The first region to which the program is currently being extended is Provence-Alpes-Côte d’Azur (southeastern France), which was chosen because the structure of the sectors of economic activity is quite different from that of the Pays de la Loire region (fewer manufacturing industries, more services sectors). The surveillance of WRDs has already been implemented in seven other regions, covering about 29% of the French population. Extension of the data collection to the rest of the country will clarify and strengthen the results observed in only one region and increase the probability of decision-makers looking seriously at the problems with this system. Different selection biases may be introduced by variations in the participating rates of occupational physicians according to region. These potential selection biases will be explored when data are available.

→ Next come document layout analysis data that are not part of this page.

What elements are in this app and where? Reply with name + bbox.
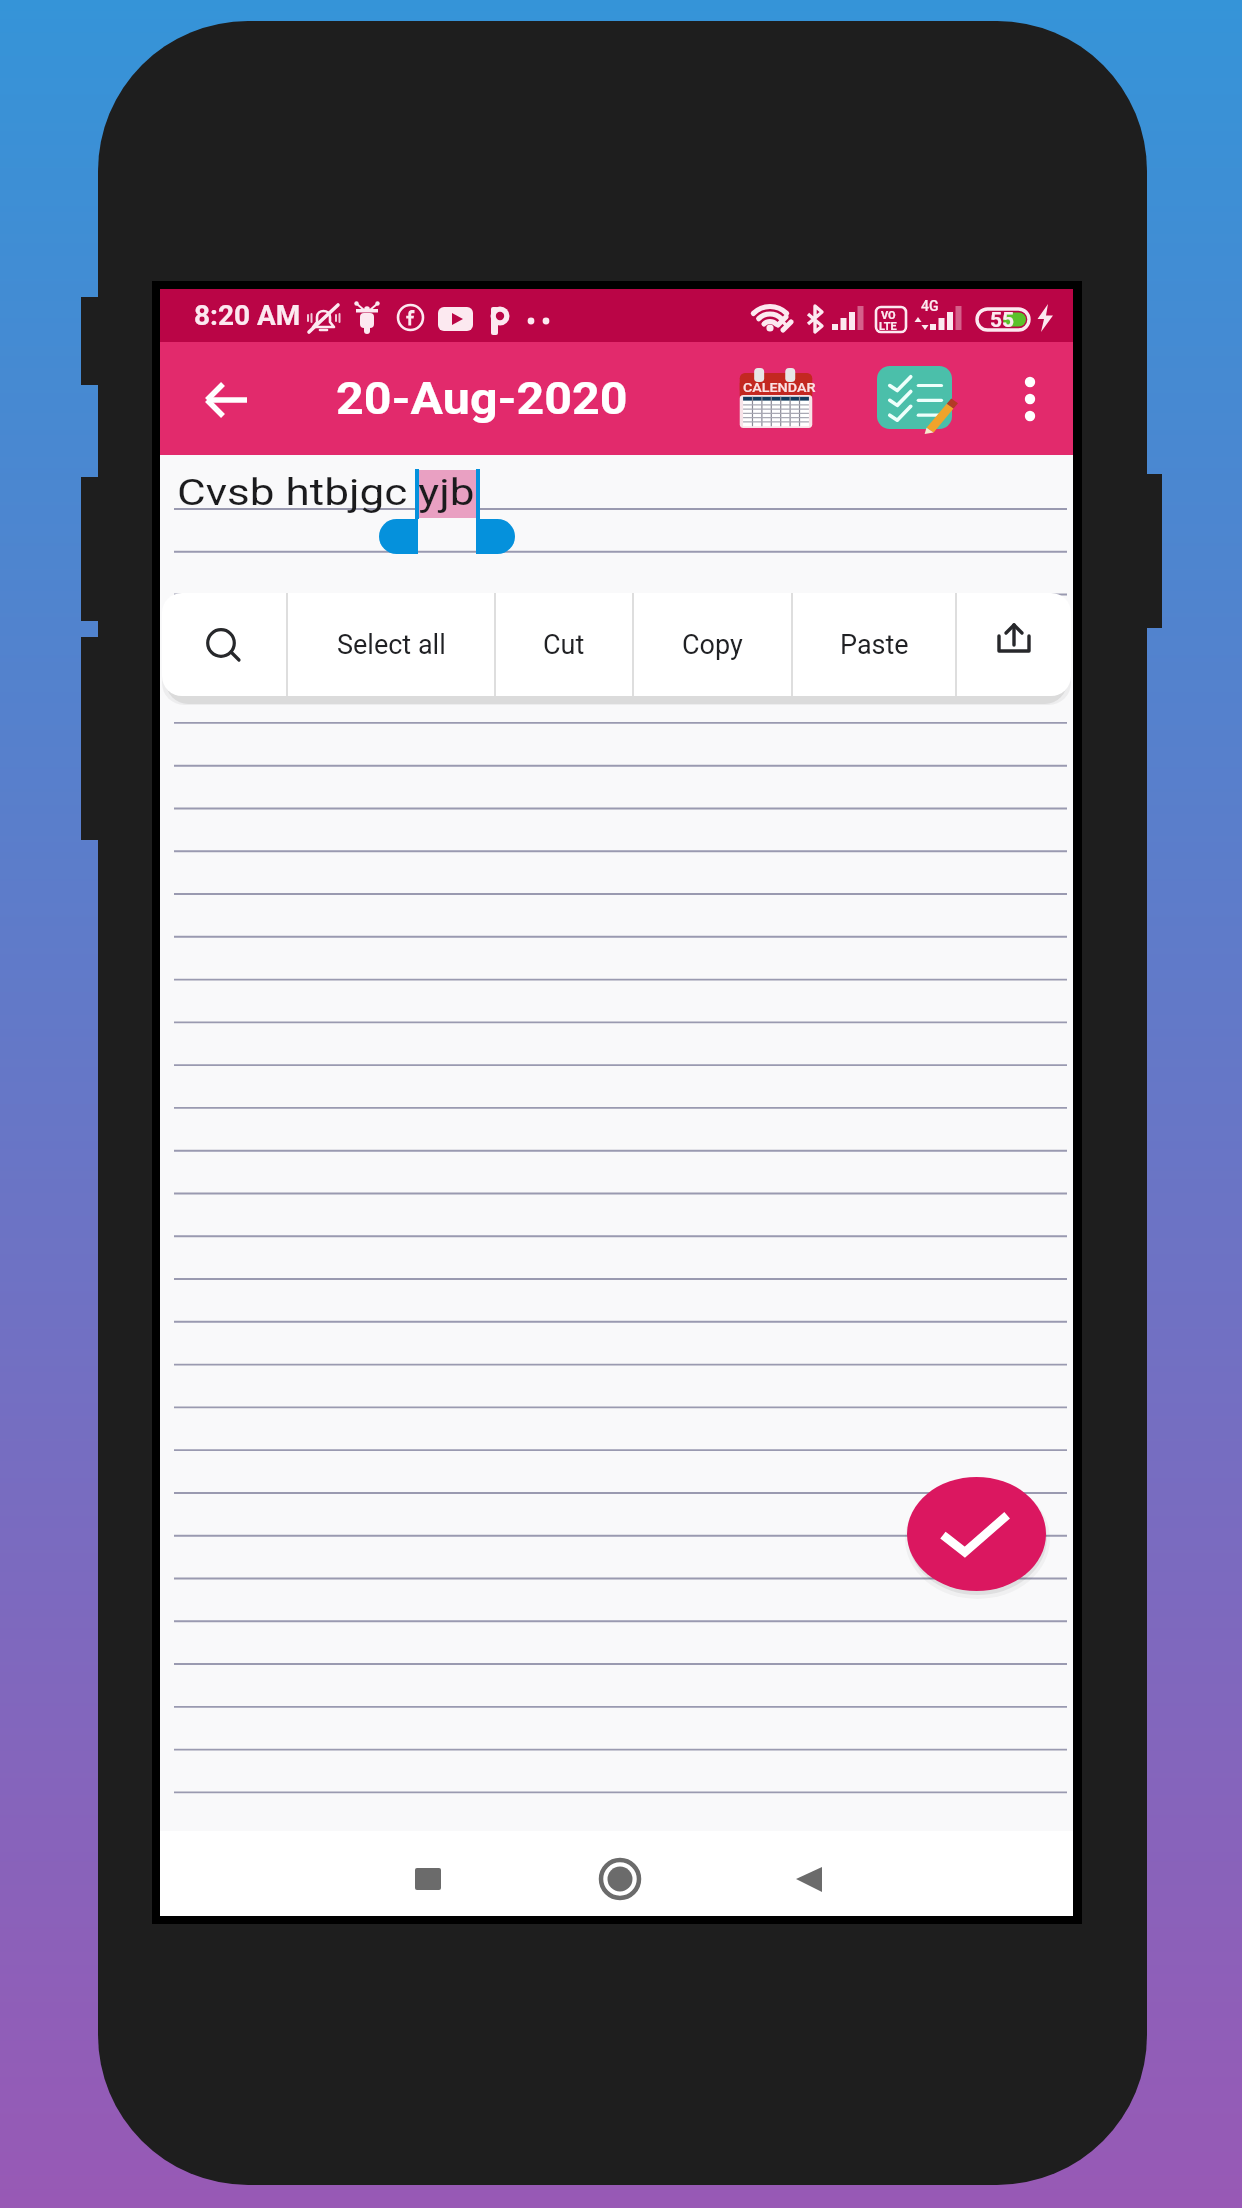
button[interactable]: Home [590, 1849, 650, 1909]
button[interactable]: Navigate up [183, 356, 271, 444]
staticText: Cvsb htbjgc yjb [177, 472, 475, 514]
staticText: Copy [682, 629, 743, 661]
staticText: Select all [337, 629, 446, 661]
button[interactable]: Calendar [739, 368, 813, 428]
button[interactable]: Save note [899, 1469, 1054, 1599]
staticText: 8:20 AM [194, 299, 301, 332]
staticText: VO [881, 309, 896, 322]
staticText: Cut [543, 629, 585, 661]
button[interactable]: Copy [634, 593, 791, 696]
button[interactable]: Select all [288, 593, 494, 696]
staticText: Paste [840, 629, 909, 661]
button[interactable]: Share [957, 593, 1071, 696]
button[interactable]: More options [990, 359, 1070, 439]
staticText: LTE [879, 320, 897, 333]
staticText: 20-Aug-2020 [336, 372, 628, 425]
staticText: 4G [921, 298, 939, 314]
button[interactable]: Paste [793, 593, 955, 696]
button[interactable]: Checklist [877, 366, 952, 429]
button[interactable]: Back [780, 1849, 840, 1909]
button[interactable]: Cut [496, 593, 632, 696]
staticText: CALENDAR [743, 380, 816, 395]
button[interactable]: Search [162, 593, 286, 696]
staticText: 55 [990, 308, 1015, 333]
button[interactable]: Recent apps [398, 1849, 458, 1909]
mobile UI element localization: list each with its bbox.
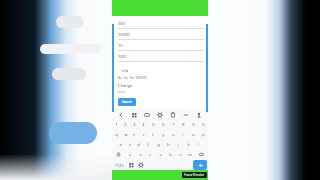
button[interactable]: s bbox=[125, 139, 134, 149]
button[interactable]: GIF bbox=[140, 109, 153, 120]
staticText: 10 bbox=[118, 43, 123, 48]
staticText: 6 bbox=[162, 122, 165, 127]
staticText: g bbox=[157, 142, 160, 147]
button[interactable]: Settings bbox=[153, 109, 166, 120]
button[interactable]: Emoji bbox=[126, 159, 136, 171]
staticText: f bbox=[147, 142, 149, 147]
staticText: v bbox=[159, 152, 162, 157]
button[interactable]: l bbox=[193, 139, 203, 149]
staticText: 3 bbox=[133, 122, 136, 127]
staticText: m bbox=[188, 152, 192, 157]
button[interactable]: i bbox=[178, 129, 188, 139]
staticText: o bbox=[192, 132, 195, 137]
button[interactable]: k bbox=[183, 139, 193, 149]
button[interactable]: d bbox=[134, 139, 143, 149]
button[interactable]: n bbox=[175, 149, 185, 159]
staticText: 10000 bbox=[118, 32, 130, 37]
staticText: k bbox=[187, 142, 190, 147]
button[interactable]: z bbox=[125, 149, 135, 159]
button[interactable]: 5 bbox=[148, 120, 158, 129]
staticText: s bbox=[129, 142, 131, 147]
button[interactable]: 1 bbox=[112, 120, 121, 129]
staticText: Search bbox=[122, 100, 132, 104]
button[interactable]: 9 bbox=[188, 120, 198, 129]
staticText: p bbox=[202, 132, 205, 137]
staticText: r bbox=[143, 132, 145, 137]
button[interactable]: h bbox=[163, 139, 173, 149]
staticText: . bbox=[186, 163, 188, 168]
staticText: u bbox=[172, 132, 175, 137]
staticText: q bbox=[115, 132, 118, 137]
button[interactable]: 8 bbox=[178, 120, 188, 129]
staticText: e bbox=[133, 132, 136, 137]
staticText: 1001 bbox=[118, 54, 128, 59]
button[interactable]: g bbox=[153, 139, 163, 149]
button[interactable]: 2 bbox=[121, 120, 130, 129]
staticText: i bbox=[182, 132, 184, 137]
button[interactable]: More bbox=[179, 109, 192, 120]
button[interactable]: 3 bbox=[130, 120, 139, 129]
staticText: x bbox=[139, 152, 142, 157]
button[interactable]: Next bbox=[193, 160, 207, 170]
staticText: value bbox=[118, 90, 126, 94]
staticText: PowerDirector bbox=[184, 173, 205, 177]
button[interactable]: b bbox=[165, 149, 175, 159]
button[interactable]: Clipboard bbox=[166, 109, 179, 120]
button[interactable]: 6 bbox=[158, 120, 168, 129]
button[interactable]: p bbox=[198, 129, 208, 139]
staticText: 4 bbox=[142, 122, 145, 127]
staticText: n/a bbox=[122, 68, 129, 73]
staticText: b bbox=[169, 152, 172, 157]
staticText: d bbox=[137, 142, 140, 147]
staticText: 9 bbox=[192, 122, 195, 127]
staticText: 100 bbox=[118, 21, 125, 26]
button[interactable]: Settings bbox=[136, 159, 146, 171]
staticText: Nu Uu Tau 0000:00 bbox=[118, 76, 147, 80]
staticText: Change bbox=[118, 83, 133, 88]
button[interactable]: v bbox=[155, 149, 165, 159]
staticText: 5 bbox=[152, 122, 155, 127]
button[interactable]: t bbox=[148, 129, 158, 139]
staticText: ?123 bbox=[115, 163, 124, 168]
button[interactable]: Voice input bbox=[192, 109, 205, 120]
staticText: a bbox=[119, 142, 122, 147]
staticText: z bbox=[129, 152, 131, 157]
button[interactable]: a bbox=[116, 139, 125, 149]
button[interactable]: c bbox=[145, 149, 155, 159]
button[interactable]: x bbox=[135, 149, 145, 159]
button[interactable]: Shift bbox=[112, 149, 125, 159]
staticText: w bbox=[124, 132, 128, 137]
staticText: h bbox=[167, 142, 170, 147]
button[interactable]: u bbox=[168, 129, 178, 139]
button[interactable]: w bbox=[121, 129, 130, 139]
button[interactable]: Period bbox=[182, 159, 192, 171]
staticText: 8 bbox=[182, 122, 185, 127]
button[interactable]: 0 bbox=[198, 120, 208, 129]
staticText: 7 bbox=[172, 122, 175, 127]
staticText: 0 bbox=[202, 122, 205, 127]
button[interactable]: j bbox=[173, 139, 183, 149]
button[interactable]: Back bbox=[115, 109, 127, 120]
staticText: t bbox=[152, 132, 154, 137]
button[interactable]: ?123 bbox=[112, 159, 126, 171]
staticText: 1 bbox=[115, 122, 118, 127]
staticText: n bbox=[179, 152, 182, 157]
button[interactable]: y bbox=[158, 129, 168, 139]
button[interactable]: o bbox=[188, 129, 198, 139]
staticText: y bbox=[162, 132, 165, 137]
button[interactable]: Backspace bbox=[195, 149, 208, 159]
button[interactable]: e bbox=[130, 129, 139, 139]
button[interactable]: Search bbox=[118, 98, 136, 106]
staticText: c bbox=[149, 152, 151, 157]
staticText: l bbox=[197, 142, 199, 147]
button[interactable]: 7 bbox=[168, 120, 178, 129]
button[interactable]: m bbox=[185, 149, 195, 159]
button[interactable]: r bbox=[139, 129, 148, 139]
button[interactable]: 4 bbox=[139, 120, 148, 129]
staticText: 2 bbox=[124, 122, 127, 127]
button[interactable]: q bbox=[112, 129, 121, 139]
button[interactable]: f bbox=[143, 139, 153, 149]
button[interactable]: Apps bbox=[127, 109, 140, 120]
button[interactable] bbox=[146, 159, 182, 171]
staticText: j bbox=[177, 142, 179, 147]
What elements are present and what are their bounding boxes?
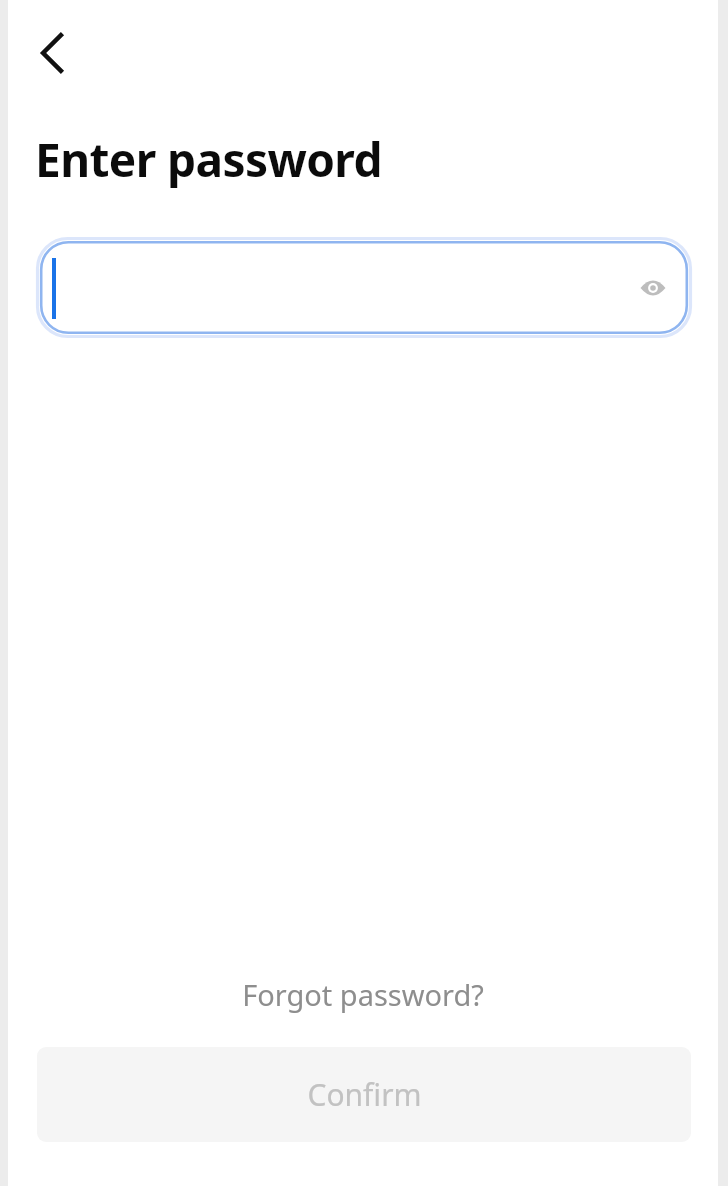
button[interactable]: Forgot password? (8, 972, 718, 1016)
staticText: Enter password (35, 128, 382, 191)
button[interactable]: Show password (624, 259, 682, 317)
staticText: Forgot password? (242, 975, 484, 1014)
staticText: Confirm (307, 1074, 422, 1115)
button[interactable]: Show password (36, 237, 692, 338)
button[interactable]: Back (18, 20, 84, 86)
button[interactable]: Confirm (37, 1047, 691, 1142)
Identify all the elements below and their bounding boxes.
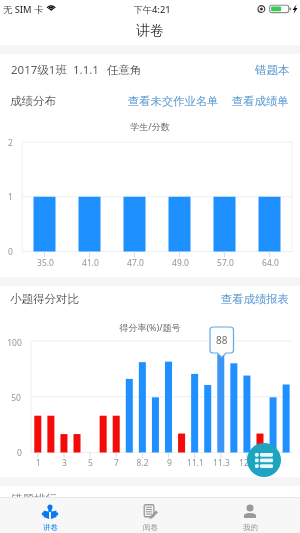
staticText: 35.0 bbox=[37, 257, 54, 269]
button[interactable]: 阅卷 bbox=[100, 498, 200, 533]
button[interactable]: 讲卷 bbox=[0, 498, 100, 533]
staticText: 8.2 bbox=[136, 457, 149, 469]
staticText: 100 bbox=[7, 337, 22, 349]
staticText: 1 bbox=[36, 457, 41, 469]
staticText: 查看成绩报表 bbox=[221, 292, 289, 306]
staticText: 学生/分数 bbox=[130, 120, 170, 132]
staticText: 成绩分布 bbox=[10, 94, 56, 108]
staticText: 50 bbox=[11, 392, 21, 404]
staticText: 阅卷 bbox=[143, 523, 158, 532]
staticText: 错题本 bbox=[255, 63, 290, 77]
button[interactable]: 题目列表 bbox=[247, 443, 281, 477]
staticText: 12.1 bbox=[239, 457, 256, 469]
staticText: 讲卷 bbox=[136, 22, 164, 40]
staticText: 5 bbox=[88, 457, 93, 469]
staticText: 0 bbox=[8, 246, 13, 258]
staticText: 11.1 bbox=[187, 457, 204, 469]
staticText: 得分率(%)/题号 bbox=[119, 321, 181, 333]
staticText: 57.0 bbox=[217, 257, 234, 269]
staticText: 1.1.1 bbox=[73, 62, 99, 78]
staticText: 下午4:21 bbox=[133, 3, 171, 16]
staticText: 无 SIM 卡 bbox=[3, 3, 44, 16]
staticText: 错题排行 bbox=[11, 492, 57, 506]
staticText: 3 bbox=[62, 457, 67, 469]
staticText: 0 bbox=[17, 447, 22, 459]
staticText: 11.3 bbox=[213, 457, 230, 469]
staticText: 41.0 bbox=[82, 257, 99, 269]
staticText: 我的 bbox=[243, 523, 258, 532]
staticText: 讲卷 bbox=[43, 523, 58, 532]
staticText: 查看成绩单 bbox=[232, 94, 289, 108]
staticText: 任意角 bbox=[107, 63, 142, 77]
staticText: 1 bbox=[8, 191, 13, 203]
button[interactable]: 查看成绩单 bbox=[232, 94, 289, 108]
button[interactable]: 查看成绩报表 bbox=[221, 292, 289, 306]
staticText: 64.0 bbox=[262, 257, 279, 269]
staticText: 小题得分对比 bbox=[10, 292, 79, 306]
button[interactable]: 查看未交作业名单 bbox=[128, 94, 219, 108]
staticText: 49.0 bbox=[172, 257, 189, 269]
staticText: 9 bbox=[167, 457, 172, 469]
staticText: 查看未交作业名单 bbox=[128, 94, 219, 108]
staticText: 7 bbox=[114, 457, 119, 469]
button[interactable]: 我的 bbox=[200, 498, 300, 533]
button[interactable]: 错题本 bbox=[255, 63, 290, 77]
staticText: 2 bbox=[8, 137, 13, 149]
staticText: 47.0 bbox=[127, 257, 144, 269]
staticText: 2017级1班 bbox=[11, 62, 67, 78]
staticText: 88 bbox=[216, 333, 228, 347]
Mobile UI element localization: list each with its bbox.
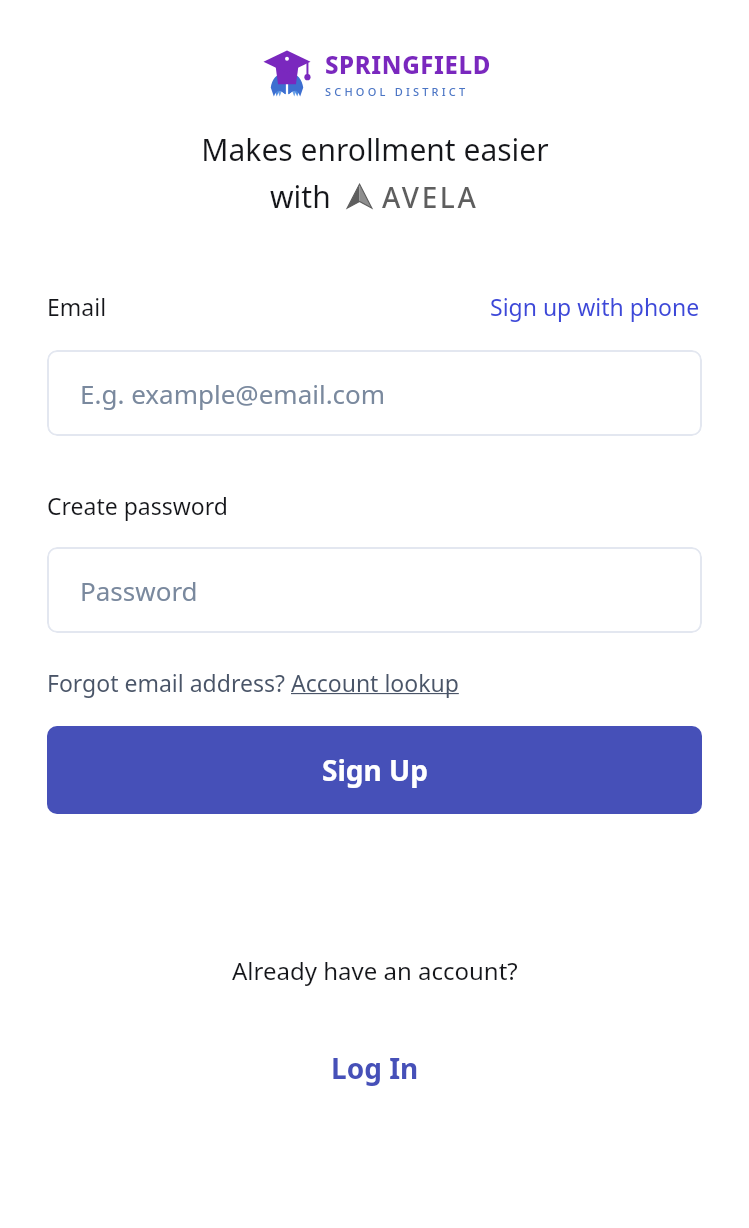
staticText: Create password [47, 490, 228, 521]
staticText: Email [47, 291, 107, 322]
staticText: SPRINGFIELD [325, 48, 491, 81]
button[interactable]: Log In [321, 1045, 429, 1091]
staticText: Password [80, 573, 198, 608]
staticText: with [270, 176, 331, 217]
staticText: Already have an account? [232, 954, 518, 987]
staticText: Account lookup [291, 667, 459, 698]
button[interactable]: E.g. example@email.com [47, 350, 702, 436]
staticText: Sign Up [322, 751, 428, 789]
staticText: SCHOOL DISTRICT [325, 84, 469, 99]
button[interactable]: Sign Up [47, 726, 702, 814]
staticText: AVELA [382, 178, 479, 216]
button[interactable]: Sign up with phone [488, 289, 702, 324]
button[interactable]: Password [47, 547, 702, 633]
button[interactable]: Account lookup [291, 665, 459, 700]
staticText: Log In [331, 1049, 419, 1087]
staticText: Forgot email address? [47, 667, 291, 698]
staticText: Sign up with phone [490, 291, 700, 322]
staticText: E.g. example@email.com [80, 376, 386, 411]
other: Springfield School District logo [259, 45, 315, 101]
staticText: Makes enrollment easier [201, 129, 549, 170]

The Pays de la Loire experimental program has already played a significant role in informing the authorities and the public of the state and course of the current increased number of MSDs, although the data gathered have still to be fully exploited. We plan to repeat our surveillance periodically; the next step will be conducted in 2011–2012 to study time trends. To our knowledge, such a program is unique, and we intend to develop it into a routine national epidemiological MSD surveillance program.
We thank all participating workers, occupational physicians and neurophysiologists involved in the Sentinel Network. Natacha Fouquet and Clarisse Rouillon helped in preparing the manuscript.
Competing interests: None.
Ethics approval: Ethics approval for the program was provided by the French National Commission for Information Processing and Civil Liberties.